Being alone isn’t necessarily a weakness; it can be a sign of strength. A person who has learned to find and value himself or herself in solitude has also overcome many fears. They have understood that they do not need to rely on another person to be happy, even if they choose to share their happiness with someone else eventually. This person has learned to rely on themselves and not on others for their sense of identity. They are much more than a wife or a husband, a son or a daughter, a friend of somebody, or a partner of somebody.This person knows who they are because they have dared to go down into the depths of their emotions and their psyche, accepting both personal virtues and defects, seeking and achieving a spiritual connection with their “self.”
If you fear being alone, this “fear“ will dominate your decisions and cause you to act against your real desire. It will lead you to accept being with people that you don’t really want to be with and jump from one relationship to another just to avoid being alone. You will continue friendships that leave you nothing and will violate your own principles and objectives just to avoid solitude. Your feelings of weakness and cowardice will debilitate your will because you have not overcome your worst enemy, the one that lies within you. The irony of it is that the enemy you avoid follows you like a shadow, in every waking and sleeping moment.
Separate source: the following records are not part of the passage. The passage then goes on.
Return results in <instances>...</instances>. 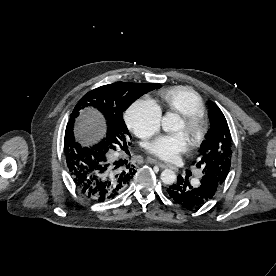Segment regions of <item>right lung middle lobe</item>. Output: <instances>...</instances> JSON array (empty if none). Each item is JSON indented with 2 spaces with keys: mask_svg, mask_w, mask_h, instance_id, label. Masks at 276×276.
Here are the masks:
<instances>
[{
  "mask_svg": "<svg viewBox=\"0 0 276 276\" xmlns=\"http://www.w3.org/2000/svg\"><path fill=\"white\" fill-rule=\"evenodd\" d=\"M158 83H128L117 82L104 85L86 93L77 103L70 116L69 123L73 125L79 111L93 108L101 112L106 119L107 132L100 146L104 151L117 145H127L129 133L123 120V112L143 94L160 88Z\"/></svg>",
  "mask_w": 276,
  "mask_h": 276,
  "instance_id": "dd1d6c3e",
  "label": "right lung middle lobe"
}]
</instances>
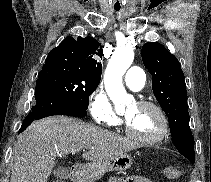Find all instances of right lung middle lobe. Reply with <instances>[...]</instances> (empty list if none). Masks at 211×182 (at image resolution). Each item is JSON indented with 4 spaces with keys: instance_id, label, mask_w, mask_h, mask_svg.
I'll use <instances>...</instances> for the list:
<instances>
[{
    "instance_id": "right-lung-middle-lobe-1",
    "label": "right lung middle lobe",
    "mask_w": 211,
    "mask_h": 182,
    "mask_svg": "<svg viewBox=\"0 0 211 182\" xmlns=\"http://www.w3.org/2000/svg\"><path fill=\"white\" fill-rule=\"evenodd\" d=\"M99 81L87 79L80 74L65 70L62 66L43 67L38 75L35 89H44L68 99L76 107L87 110L89 96Z\"/></svg>"
}]
</instances>
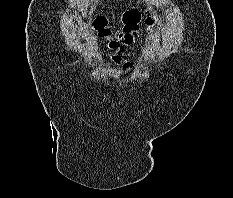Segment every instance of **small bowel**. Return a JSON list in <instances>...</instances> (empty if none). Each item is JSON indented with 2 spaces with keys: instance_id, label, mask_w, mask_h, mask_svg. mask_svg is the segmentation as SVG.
<instances>
[{
  "instance_id": "small-bowel-1",
  "label": "small bowel",
  "mask_w": 233,
  "mask_h": 198,
  "mask_svg": "<svg viewBox=\"0 0 233 198\" xmlns=\"http://www.w3.org/2000/svg\"><path fill=\"white\" fill-rule=\"evenodd\" d=\"M138 37L137 32L119 31L112 36L105 37L107 39V48L112 51L110 56L113 63L120 65L125 71L132 68V64L124 57L123 47L131 46Z\"/></svg>"
}]
</instances>
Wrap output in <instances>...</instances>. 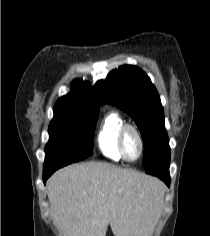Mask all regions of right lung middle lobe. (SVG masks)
Here are the masks:
<instances>
[{"instance_id":"1","label":"right lung middle lobe","mask_w":210,"mask_h":236,"mask_svg":"<svg viewBox=\"0 0 210 236\" xmlns=\"http://www.w3.org/2000/svg\"><path fill=\"white\" fill-rule=\"evenodd\" d=\"M98 111L54 109L49 141L45 147V162L73 163L90 156Z\"/></svg>"}]
</instances>
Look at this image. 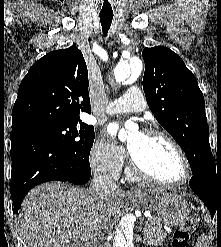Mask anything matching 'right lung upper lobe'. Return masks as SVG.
<instances>
[{
  "label": "right lung upper lobe",
  "mask_w": 221,
  "mask_h": 247,
  "mask_svg": "<svg viewBox=\"0 0 221 247\" xmlns=\"http://www.w3.org/2000/svg\"><path fill=\"white\" fill-rule=\"evenodd\" d=\"M88 70L77 47L52 51L29 69L12 112V131L50 122L81 121L91 113Z\"/></svg>",
  "instance_id": "1"
}]
</instances>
Nevertheless, if you do take advantage of the moments in life when you find yourself alone to investigate and scrutinize your inner self, you will demonstrate the courage to face your emotions and your weaknesses, and you will overcome the accuser, thus accepting yourself as you are, without the need to attach yourself to anything or anyone. You will value yourself, not for what you have or who you are with, but rather because of who you are from within.
After many long struggles with your shadows and countless meaningful moments of solitude, you will know who you are and who you are not, and you will be able to let go of the external labels that define you and the multiple masks under which your “self” hides. Use your masks as you like, they are useful in life, but know that you are not them. When you accept yourself in weakness and in strength, you will no longer have to defend or justify yourself, or act to please others. This does not mean debility; the skilled warrior contains his strength within himself, knows his Aquilles’ weak ankle, and does not need to prove himself. He knows who he is and what he is capable of. He is, and that “IS” does not depend on anything or anyone. It is his truth – a force that lies beyond the reach of the world, untouchable, unbreakable because it is internal, not external.
Dare to know yourself, do not flee from your condition, find your internal value, and learn to conquer that force within you, which is you!